In fact, it may be a good idea to combine RandomSearch and GridSeach to maximize your chances to improve the model your work with. For example, say that you ran a Random Search CV algorithm whose best hyperparameters have these values: param_a = 10, param_b = 2. What you can do further, is test if the values around those best values could improve your model. Ergo, you can set up a grid that would test, for example: param_a = [ 8, 10, 12] and param_b = [1,2,3].

 

After running the above grid of hyperparameters, you may end up with the best values as param_a = 12 and param_b = 2. Therefore, checking the adjacent values of the RandomSearch with GridSearch allowed you to improve your model. Additionally, it is highly advised to used Grid Search to test few hyperparameters that are known to do well in terms of improving a model.

 

Understandably, GridSearch does have some major drawbacks.

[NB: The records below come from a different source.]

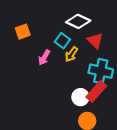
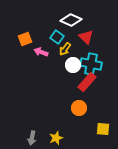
orange square: (23, 32) -> (25, 39), moved
pink arrow: (44, 58) -> (41, 52), turned 80
white circle: (80, 97) -> (73, 65), moved

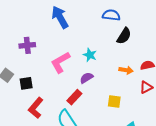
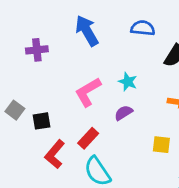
blue semicircle: (111, 15) -> (143, 28), moved
purple cross: (27, 45) -> (37, 50), moved
red rectangle: (74, 97) -> (88, 138), moved

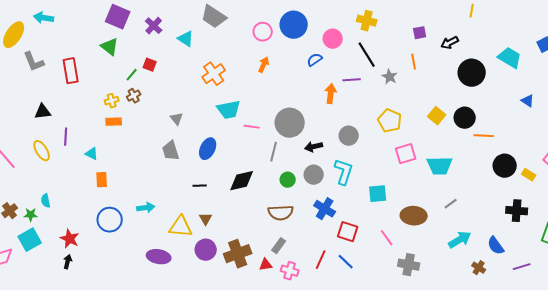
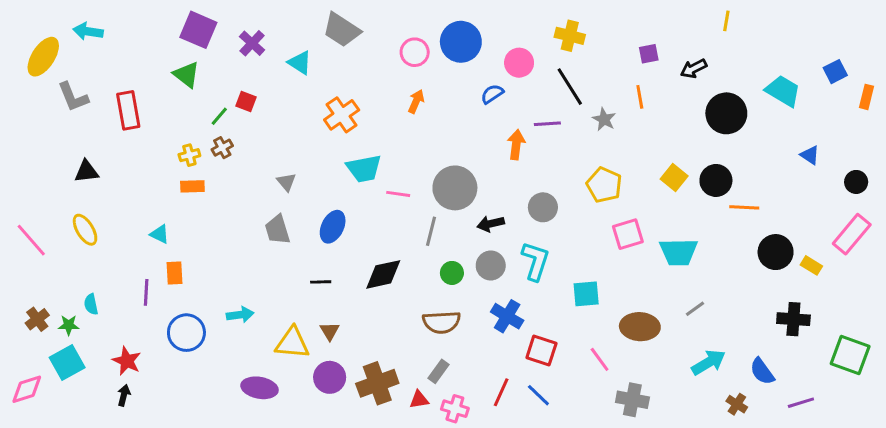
purple line: (66, 137) -> (146, 292), moved

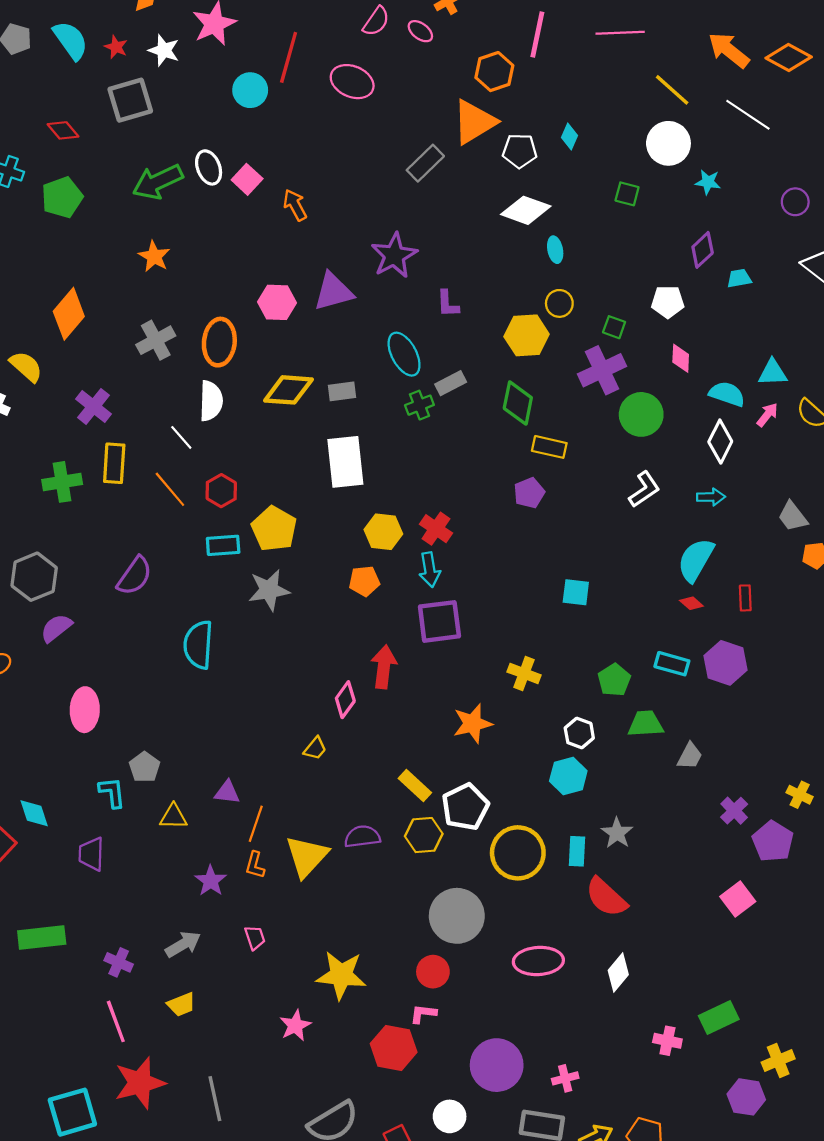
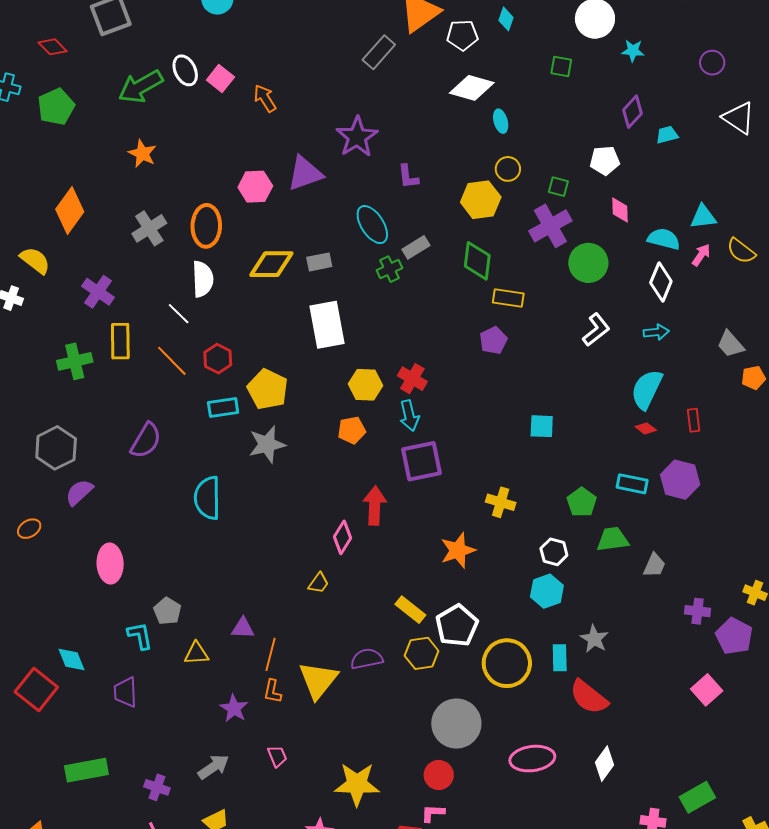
purple cross: (734, 811) -> (698, 611), turned -35

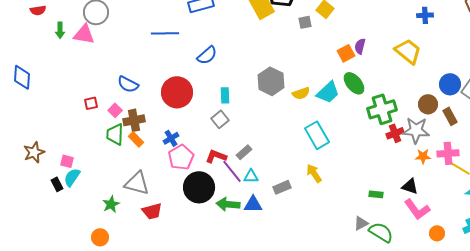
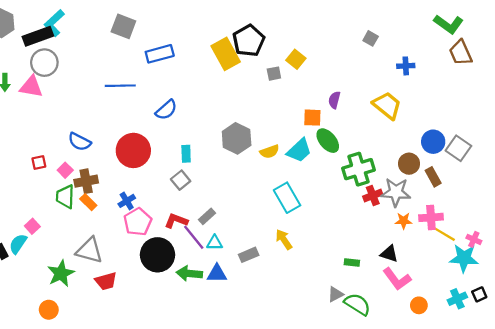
orange square: (346, 53) -> (312, 118), moved, turned 30
pink square: (67, 161) -> (32, 226), moved, turned 32
green star: (111, 204) -> (61, 273), size x1.4

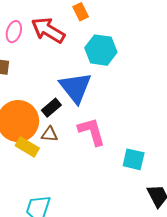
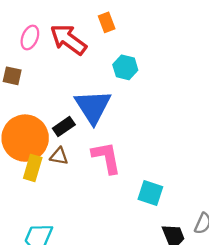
cyan hexagon: (101, 50) -> (125, 67), size x0.7
yellow rectangle: (27, 147) -> (33, 168), turned 70

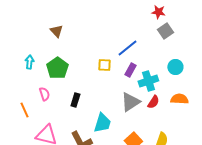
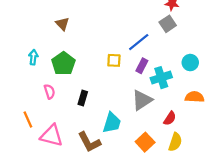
gray square: (165, 31) -> (168, 24), moved
red semicircle: (153, 102) -> (170, 118), moved
orange line: (24, 110) -> (28, 119), moved

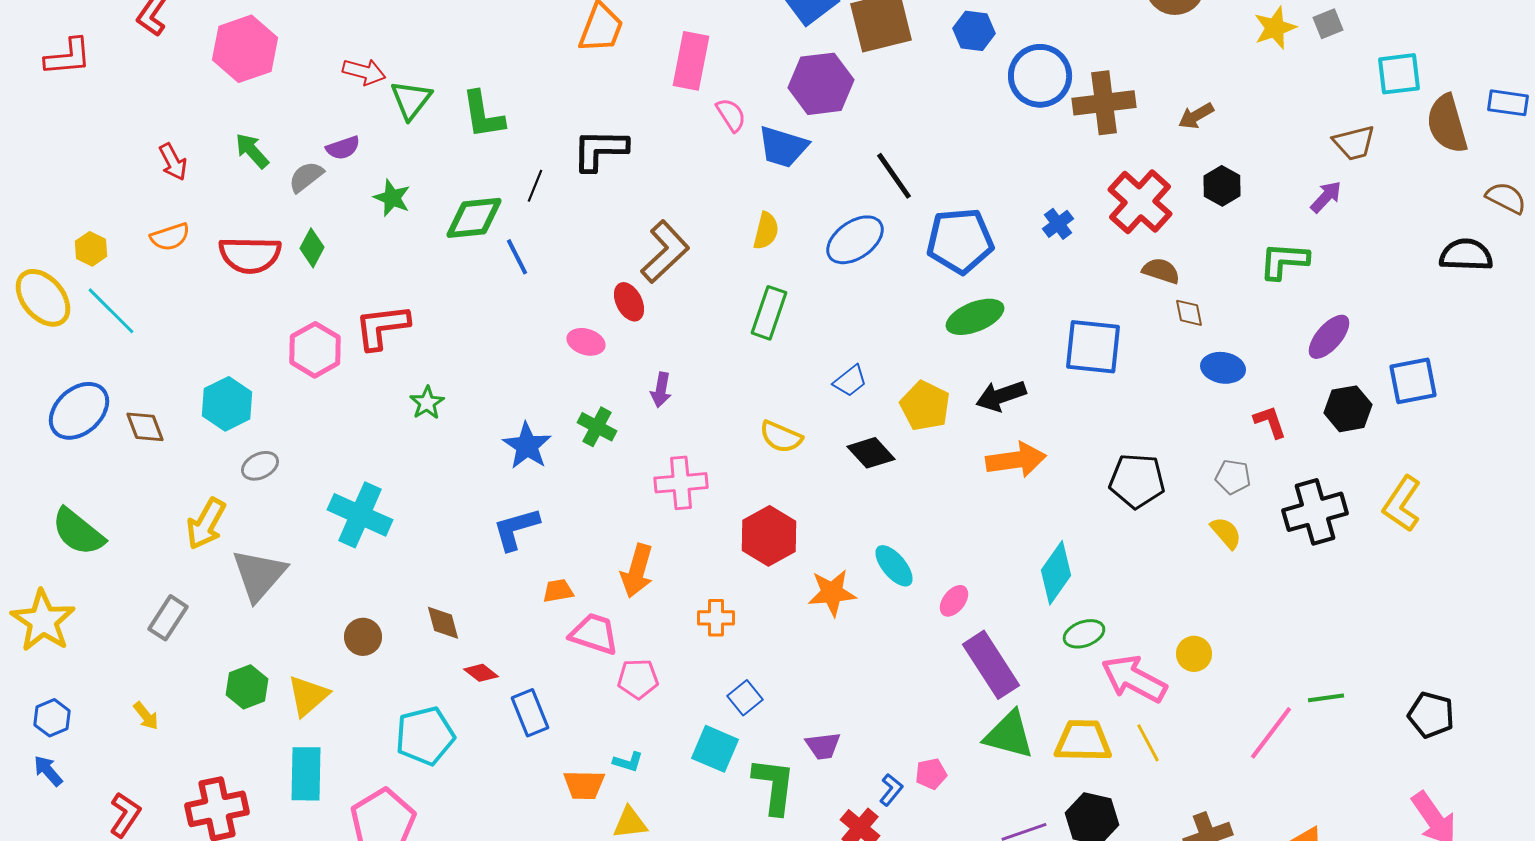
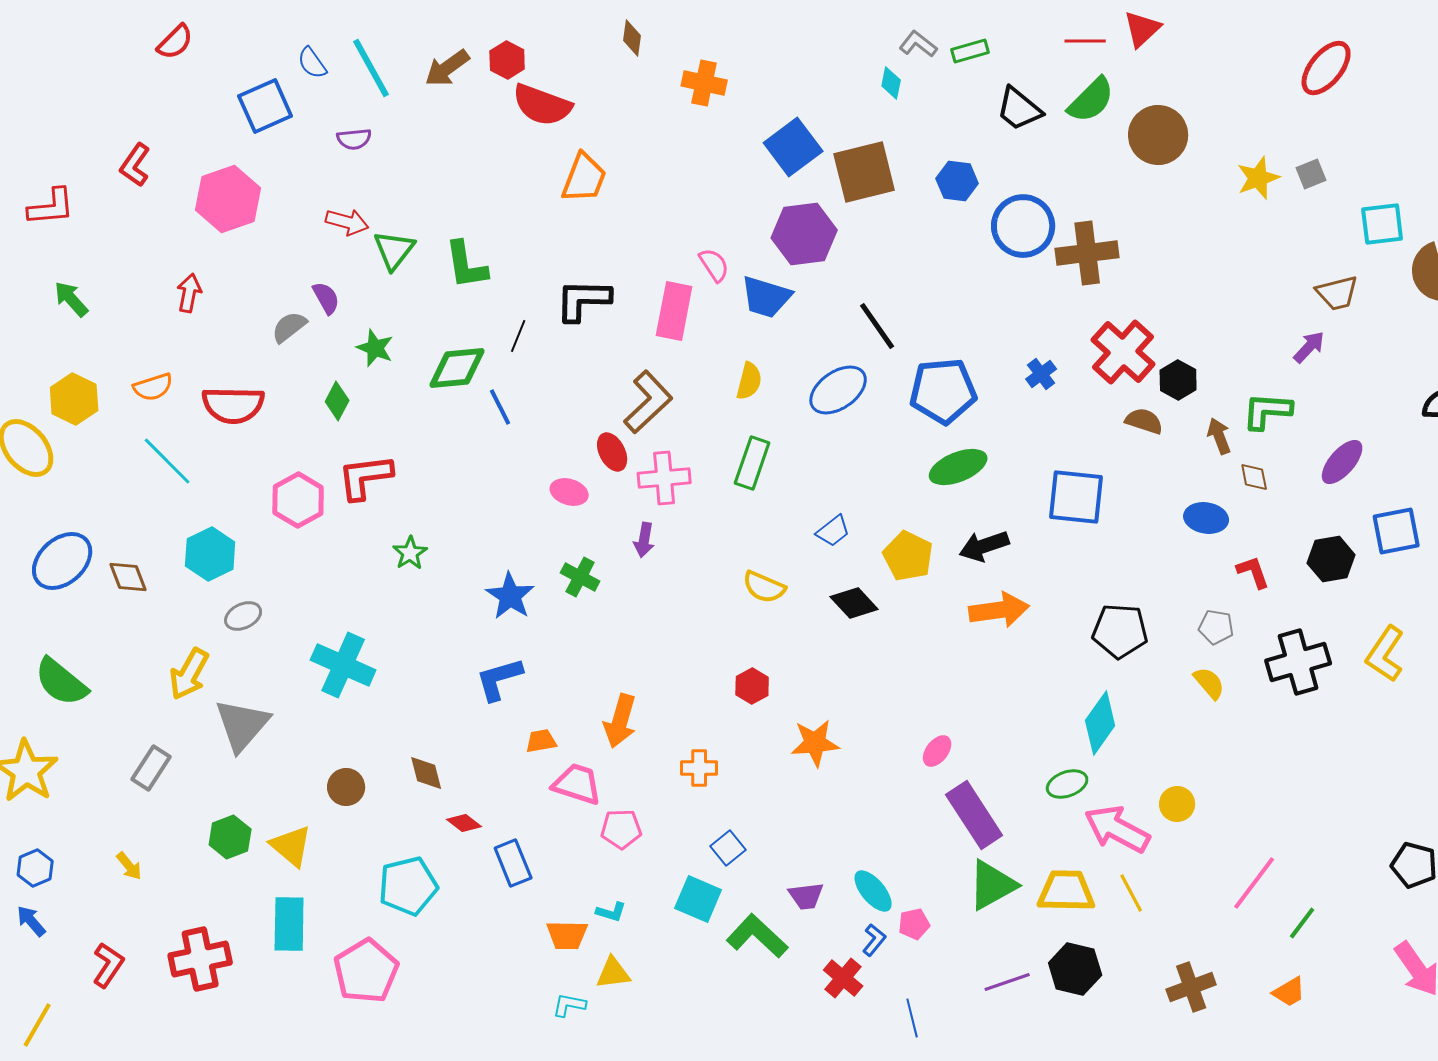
pink rectangle: (691, 61) -> (674, 311), moved
brown arrow: (1196, 116) -> (1219, 436), moved, turned 99
purple semicircle: (343, 148) -> (326, 298), turned -100
green arrow: (252, 151) -> (71, 299), moved
red arrow: (173, 162) -> (189, 293), moved, turned -141
black hexagon: (1222, 186) -> (1178, 380), moved
green diamond: (312, 248) -> (337, 401), moved
yellow hexagon: (91, 249) -> (74, 399), size x1.5
cyan line: (111, 311) -> (167, 461), moved
brown diamond: (1189, 313) -> (1254, 477), moved
purple ellipse: (1329, 337) -> (1342, 462), moved
pink cross: (681, 483) -> (664, 478), moved
red hexagon: (769, 536) -> (752, 686), size x0.6
cyan ellipse: (894, 566) -> (873, 891), moved
cyan diamond: (1056, 573) -> (1100, 723), moved
yellow triangle: (308, 696) -> (291, 846), turned -39
green line: (1326, 698) -> (1302, 923), moved, turned -45
green triangle: (1009, 735) -> (992, 885), turned -44
green L-shape: (774, 786) -> (757, 936), turned -54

For starters, it is a very expensive algorithm to run. As you may have noticed, the more parameters value you add, the algorithm will train it against all the other values of all the other hyperparameters you are tuning. Grid Search CV time complexity is exponential. Additionally, I’ve added a 3-fold validation, meaning that it will perform that operation 3 times. Consequently, it is possible to end up with a model that would train indefinitely if the CV or Grid is large, making it unfeasible to use in some projects.

 

Finally, and I mentioned this at the beginning, Grid Search is great at improving a model. From my experience, you generally do have good results by simply using Random Search. You can check out more about how to use Random Seach in the preceding link.

 

 

If you made this far in the article, thank you very much.

 

I hope this information was of use to you.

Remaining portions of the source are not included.